Millennials go extreme on indulgent and healthy snacking
The multicultural nature of Millennials has made companies look for new ways to target this growing consumer demographic.
Levin said Millennials are the first group that will be disproportionally non-white in the US, and IRI research indicated that more than half of the confectionery growth comes from Hispanics, and a strong growth (16%) also comes from the Asian population.
In terms of purchasing behavior, Millennials tend to be either “extremely healthy or extremely indulgent,” Brad Hanna, EVP and director of business strategy at Barkley, told this site at the Miami conference.
Barkley is a business strategy firm that specializes in Millennial consulting. Its partners include major CPG firms such as Cargill and Hershey.
“A lot of healthy snacks with confectionery attributes are really growing [among millennials],” Hanna said.

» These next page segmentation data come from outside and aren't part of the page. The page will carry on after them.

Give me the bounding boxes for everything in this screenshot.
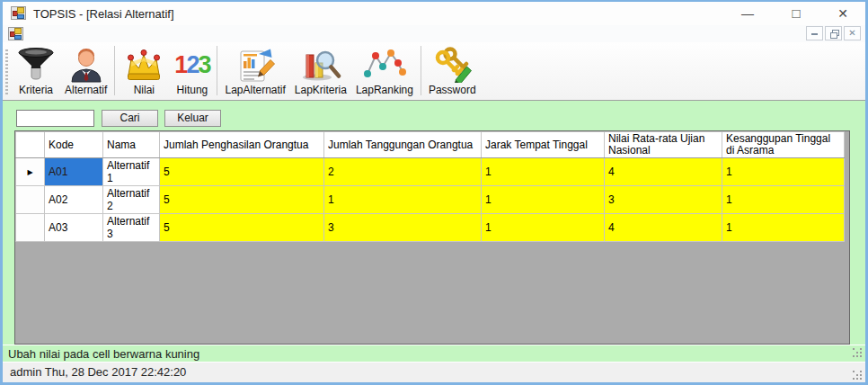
main-status-bar: admin Thu, 28 Dec 2017 22:42:20 (3, 363, 865, 384)
line-chart-icon (363, 47, 406, 83)
barchart-magnifier-icon (300, 47, 341, 83)
mdi-close-button[interactable]: ✕ (844, 26, 861, 40)
resize-grip[interactable] (853, 348, 864, 359)
mdi-restore-button[interactable] (825, 26, 842, 40)
app-window: TOPSIS - [Relasi Alternatif] — □ ✕ ✕ Kri (0, 0, 868, 385)
toolbar-button-password[interactable]: Password (424, 45, 481, 99)
cell-value[interactable]: 1 (324, 186, 482, 214)
message-status-strip: Ubah nilai pada cell berwarna kuning (3, 345, 865, 363)
status-message: Ubah nilai pada cell berwarna kuning (8, 347, 199, 361)
toolbar-label: Hitung (177, 84, 208, 96)
toolbar-label: Kriteria (19, 84, 53, 96)
column-header-jarak[interactable]: Jarak Tempat Tinggal (482, 132, 605, 158)
toolbar-separator (114, 46, 115, 95)
toolbar-label: LapKriteria (295, 84, 347, 96)
toolbar-button-hitung[interactable]: 123 Hitung (170, 45, 214, 99)
toolbar-button-lapkriteria[interactable]: LapKriteria (290, 45, 351, 99)
data-grid: Kode Nama Jumlah Penghasilan Orangtua Ju… (14, 130, 850, 345)
mdi-window-controls: ✕ (806, 26, 861, 40)
cell-value[interactable]: 3 (605, 186, 722, 214)
mdi-minimize-button[interactable] (806, 26, 823, 40)
cell-value[interactable]: 5 (160, 214, 324, 242)
header-row: Kode Nama Jumlah Penghasilan Orangtua Ju… (16, 132, 845, 158)
title-bar: TOPSIS - [Relasi Alternatif] — □ ✕ (3, 2, 865, 25)
toolbar-button-lapalternatif[interactable]: LapAlternatif (220, 45, 289, 99)
row-selector-header (16, 132, 45, 158)
cell-value[interactable]: 1 (482, 186, 605, 214)
cell-value[interactable]: 4 (605, 214, 722, 242)
keluar-button[interactable]: Keluar (164, 110, 221, 127)
app-icon (11, 6, 26, 20)
toolbar-grip[interactable] (5, 49, 8, 94)
column-header-tanggungan[interactable]: Jumlah Tanggungan Orangtua (324, 132, 482, 158)
minimize-button[interactable]: — (732, 4, 763, 23)
row-selector-cell[interactable] (16, 214, 45, 242)
cell-nama[interactable]: Alternatif 1 (103, 158, 160, 186)
search-input[interactable] (16, 110, 94, 127)
toolbar-label: Nilai (134, 84, 155, 96)
cell-nama[interactable]: Alternatif 3 (103, 214, 160, 242)
column-header-kesanggupan[interactable]: Kesanggupan Tinggal di Asrama (722, 132, 845, 158)
cell-value[interactable]: 3 (324, 214, 482, 242)
cell-value[interactable]: 1 (722, 186, 845, 214)
toolbar-label: Password (429, 84, 476, 96)
cari-button[interactable]: Cari (102, 110, 158, 127)
report-document-icon (234, 47, 277, 83)
toolbar-button-nilai[interactable]: Nilai (118, 45, 170, 99)
numbers-123-icon: 123 (174, 47, 209, 83)
person-icon (66, 47, 106, 83)
cell-value[interactable]: 5 (160, 158, 324, 186)
toolbar-separator (421, 46, 421, 95)
mdi-child-icon (8, 27, 23, 40)
cell-value[interactable]: 1 (482, 158, 605, 186)
toolbar-button-lapranking[interactable]: LapRanking (351, 45, 418, 99)
table-row: A02 Alternatif 2 5 1 1 3 1 (16, 186, 845, 214)
toolbar-button-alternatif[interactable]: Alternatif (60, 45, 111, 99)
close-button[interactable]: ✕ (828, 4, 858, 23)
toolbar-button-kriteria[interactable]: Kriteria (12, 45, 60, 99)
toolbar-label: LapRanking (356, 84, 413, 96)
table-row: ▶ A01 Alternatif 1 5 2 1 4 1 (16, 158, 845, 186)
funnel-icon (16, 47, 56, 83)
status-footer: admin Thu, 28 Dec 2017 22:42:20 (10, 365, 186, 379)
mdi-menu-strip: ✕ (3, 25, 865, 42)
keys-pencil-icon (431, 47, 473, 83)
row-selector-cell[interactable]: ▶ (16, 158, 45, 186)
toolbar-label: Alternatif (65, 84, 107, 96)
cell-kode[interactable]: A02 (45, 186, 103, 214)
toolbar: Kriteria Alternatif (3, 42, 865, 101)
column-header-kode[interactable]: Kode (45, 132, 103, 158)
cell-nama[interactable]: Alternatif 2 (103, 186, 160, 214)
column-header-penghasilan[interactable]: Jumlah Penghasilan Orangtua (160, 132, 324, 158)
cell-kode[interactable]: A01 (45, 158, 103, 186)
cell-value[interactable]: 1 (482, 214, 605, 242)
toolbar-label: LapAlternatif (225, 84, 285, 96)
maximize-button[interactable]: □ (781, 4, 811, 23)
table-row: A03 Alternatif 3 5 3 1 4 1 (16, 214, 845, 242)
toolbar-separator (217, 46, 217, 95)
column-header-nilai-un[interactable]: Nilai Rata-rata Ujian Nasional (605, 132, 722, 158)
window-title: TOPSIS - [Relasi Alternatif] (33, 7, 174, 21)
crown-icon (122, 47, 165, 83)
cell-value[interactable]: 4 (605, 158, 722, 186)
column-header-nama[interactable]: Nama (103, 132, 160, 158)
cell-value[interactable]: 1 (722, 214, 845, 242)
mdi-client-area: Cari Keluar Kode Nama Jumlah Penghasilan… (3, 101, 865, 345)
cell-kode[interactable]: A03 (45, 214, 103, 242)
cell-value[interactable]: 2 (324, 158, 482, 186)
cell-value[interactable]: 1 (722, 158, 845, 186)
row-selector-cell[interactable] (16, 186, 45, 214)
restore-icon (830, 30, 838, 38)
resize-grip[interactable] (853, 371, 864, 381)
cell-value[interactable]: 5 (160, 186, 324, 214)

But the stigma about healthy snacking, which it tends to be more expensive than regular treats, drives a certain amount of Millennials away.
“That’s going to be a continued concern. We call it ‘the demoralization of food’ where Millennials are so used to getting things for less… the food industry is really still behind. We’re looking to work with manufacturers to add more value and not price [to their products],” Neren said.
“We do a lot of conjoint studies and we found out which claims consumers are willing to pay for, and many of those claims actually don’t add cost,” he claimed. “A lot of them are ingredients-based, sourcing chocolate, even getting into quality grades.”
Neren added the “craft mentality,” largely observed in the beer market, is an up-and-coming trend for Millennial chocolate consumers.
How to target millennials online?
Market researchers at the conference also said that targeting Millennials via e-commerce can be challenging, because it is hard to create an exciting experience.
VP of merchandising at Dylan’s Candy Bar, Kristin Anderson, said at a panel discussion that personalization, such as customized candy selection and adding video content, can help e-commerce business growth.
This site previously reported independent candy retailer, It’s Sugar, has been driving impulse purchasing online by pairing relevant products through consumer data research. The company said it updated its web content daily to create “instant gratification” for consumers.
CEO of It’s Sugar, Jeff Rubin, also told ConfectioneryNews during a networking session that e-commerce still plays a small role in his business, but he has decided to look for new strategies to boost this part of the sales in 2017.